Published reports regarding zolpidem use in dogs are scarce; however, there is some evidence of a paradoxical excitation reaction.8 In a report9 from a poison control center detailing 33 cases of accidental zolpidem ingestion in dogs, 36% (12/33) involved signs of depression or sedation and 36% (12/33) involved signs of hyperactivity. Although the ingested doses were much greater than those used for therapeutic purposes (up to 21 mg/kg), all the dogs subsequently recovered. The sedative effects described in these anecdotal reports suggest that zolpidem may have clinical applications for dogs. Several common phobias have sudden onset and result in severe distress. These include fear in response to thunderstorms and distress at being separated from an owner. These situations require safe, rapid, and transient sedation, which is not reliably achieved via administration of benzodiazepines. Hence, there is a need for a more optimal treatment option.8 Nonbenzodiazepine hypnotic drugs have potential for this clinical application and are used to facilitate and maintain sleep for 3 to 7 hours in humans.7 To our knowledge, there are no published reports regarding clinical use of zolpidem in dogs to date; therefore, the purpose of the study reported here was to evaluate the pharmacokinetics and pharmacodynamics of zolpidem after oral administration of a single dose (0.15 or 0.50 mg/kg) and to determine whether zolpidem at either dose has an antianxiety effect and results in sedation in dogs.
Materials and Methods
Dogs—Eight adult sexually intact male dogs of various breeds (2 Pointers, 2 Cocker Spaniels, 2 Gordon Setters, and 2 Golden Retrievers), aged between 6 and 10 years and weighing 15 to 35 kg, were used. The dogs were determined to be healthy on the basis of results of a physical examination and full biochemical and hematologic analyses. Animal care and handling protocols complied with the EC council Directive 86/609 EEC, recognized and adopted by the Italian Government (DL 27/1/1992, No. 16). The study protocol was approved by the ethics committee of the University of Pisa and transmitted to the Italian Ministry of Health.

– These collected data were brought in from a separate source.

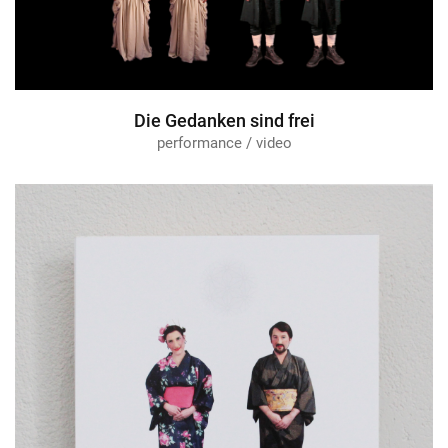
Die Gedanken sind frei
performance / video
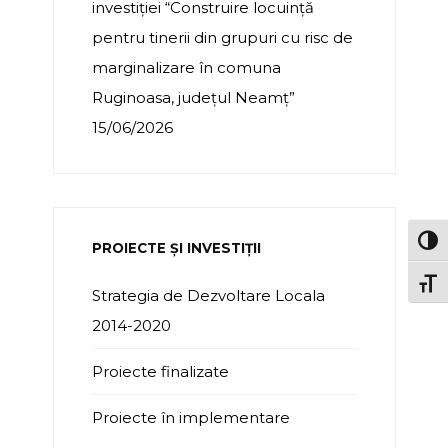
investiției “Construire locuință
pentru tinerii din grupuri cu risc de
marginalizare în comuna
Ruginoasa, județul Neamț”
15/06/2026
TOG
PROIECTE ȘI INVESTIȚII
TOGG
Strategia de Dezvoltare Locala
2014-2020
Proiecte finalizate
Proiecte în implementare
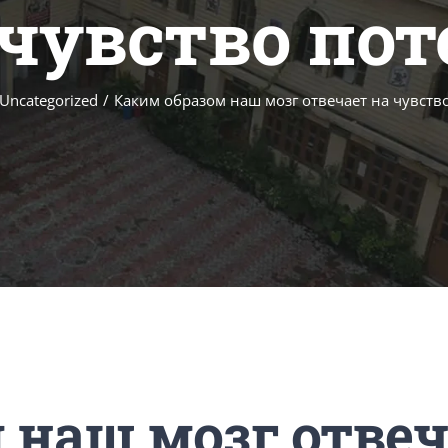
 чувство пот
Uncategorized
/
Каким образом наш мозг отвечает на чувств
 наш мозг отвеч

Treatments and sample collection—In each dog, a catheter was placed into the right jugular vein to facilitate blood sample collections. Dogs were randomly assigned to 2 treatment groups (4 dogs/group) in an open crossover study. Following a 12-hour period of food withholding overnight, each dog received a single dose of zolpidema (0.50 or 0.15 mg/kg) orally. The 0.15 mg/kg dose was chosen because it is approximately equivalent to the clinical dose administered to 60- to 70-kg humans. By use of the jugular catheter, a blood sample (2 to 3 mL) was collected before (0 minutes) administration of zolpidem and at 5, 15, 30, and 45 minutes and 1, 1.5, 2, 4, 6, 8, 10, and 24 hours after administration of zolpidem. Each sample was placed in a collection tube containing lithium heparin. A 1-week interval was allowed to elapse between the first administration of zolpidem and the second administration of zolpidem to ensure complete metabolism and excretion. Dogs initially given the lower dose were given the higher dose in the second experiment, and vice versa. During the second experiment, blood samples were collected at the same time points used in the first experiment. Each blood sample was centrifuged at 1,500 × g within 30 minutes after collection. The harvested plasma was then stored at −20°C until use. All samples were analyzed within 30 days after collection.

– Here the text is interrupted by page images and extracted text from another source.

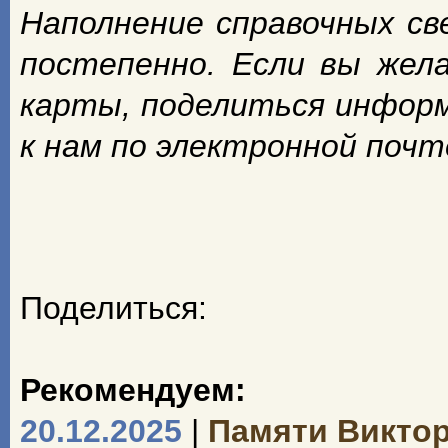
Наполнение справочных с
постепенно. Если вы жел
карты, поделиться инфор
к нам по электронной поч
Поделиться:
Рекомендуем:
20.12.2025
|
Памяти Викто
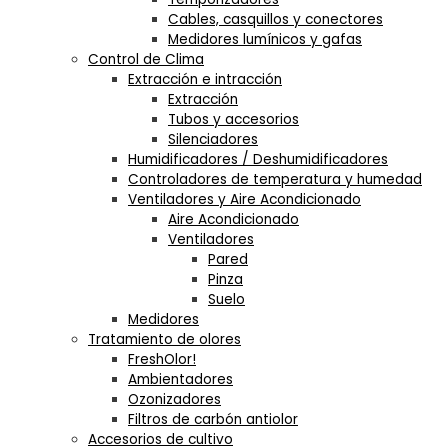
Cables, casquillos y conectores
Medidores lumínicos y gafas
Control de Clima
Extracción e intracción
Extracción
Tubos y accesorios
Silenciadores
Humidificadores / Deshumidificadores
Controladores de temperatura y humedad
Ventiladores y Aire Acondicionado
Aire Acondicionado
Ventiladores
Pared
Pinza
Suelo
Medidores
Tratamiento de olores
FreshOlor!
Ambientadores
Ozonizadores
Filtros de carbón antiolor
Accesorios de cultivo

Clinical evaluations to assess pharmacodynamics—Clinical variables in the dogs were recorded in both experiments immediately before drug administration (0 minutes) and at 0.25, 0.5, 0.75, 1, 1.5, 2, and 4 hours following drug administration. Dogs receiving the higher dose of zolpidem were also evaluated at 6 hours after administration. Animals were videotaped from 15 minutes before and up to 4 hours after drug administration. Heart rate and respiratory rate were monitored via direct auscultation of the heart and lungs, respectively. Systolic and diastolic arterial pressures were monitored noninvasively with a veterinary oscillometric monitor.b The sedation status was evaluated through the use of a numeric scoring system (Appendix 1).10 Level of agitation was evaluated on a 5-point scale as follows: 0 = calm, 1 = slightly agitated, 2 = agitated, 3 = very agitated, and 4 = dysphoric and vocalizing (Appendix 2). This scale was created for the present study. Any delayed adverse effects were also recorded. Three veterinarians (who were blinded to the dose the dogs received [including DAP]) independently assessed the sedation and agitation status on the basis of recorded video footage; the median values of the 3 observer scores for sedation and for agitation were used for the statistics. Rectal temperature measured with a digital thermometer was recorded at 0, 1, 2, and 4 hours during both experiments.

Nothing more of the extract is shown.